At a function in Williamsburg back in 2012, I sat in the back of a dark venue—a nightclub-turned-literary salon, I suppose—and listened to author Nick Flynn talk about the craft of memoir. I, at that time, considered myself a memoirist: short memoir writer, flash memoir writer, architect of some future book of memoirs, maybe. As I listened, having no knowledge that I had already entered the first of a twenty-four month bout with writer’s block, I thought about the I. I use I too much, I thought. My I required more distance, more spatial breaths between me, my source material, and I.

And Nick Flynn opened the genre’s chest on stage, showed its heart to me, its beating organ, by revealing the connection between the personal and universal. Spin your story, make the words do the hard work—I’m paraphrasing here, bordering on fabrication, though the thesis remains factually accurate—and somehow find a way to make your story, your personal, fleshy story, universal. Make it connect. Give people bridges. Conduits. Make them see themselves in you. Let them slip on your I.

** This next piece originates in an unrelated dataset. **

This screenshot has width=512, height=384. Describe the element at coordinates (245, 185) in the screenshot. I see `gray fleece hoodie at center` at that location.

Excavation, the debut memoir by Wendy C. Ortiz (2014, Future Tense Books), starts outside of the pages, begins to connect, opens its I up to you, by way of title and cover. To excavate is to make (a hole or channel) by digging; to dig out material from (the ground); to extract (material) from the ground by digging.

excavation-coverThe cover is a photo of the memoir’s protagonist, young Wendy: sitting barefoot on the beach sands of the California coast, the Pacific Ocean in the distance, hair past her shoulders, a piece of jewelry wrapped around her left ankle, and the stare into the camera. Photography is the art of light, of distance, its very existence is as a medium of spatial breaths, of time traveling. I stare at the cover, at young Wendy, thinking about a black boy who begrudgingly walked the sands along the Atlantic Ocean in New Jersey, three thousand miles and years, so many years, away. I connected.

With Excavation, Ortiz shares with the reader the personal, fleshy story of young Wendy’s relationship with Mr. Ivers, her private school teacher fifteen years her senior. Relationship is a burdensome word, weighed down by connotation, but what would be a better word in this context? Friendship? Inaccurate and too benign. Acquaintanceship? Far too formal and sterile to contain the truths of the interaction between young Wendy and Mr. Ivers: intimate, sexual, emotional, manipulative, perilous. To my knowledge, there is no word relative to relationship which aptly describes the connection between victim and perpetrator.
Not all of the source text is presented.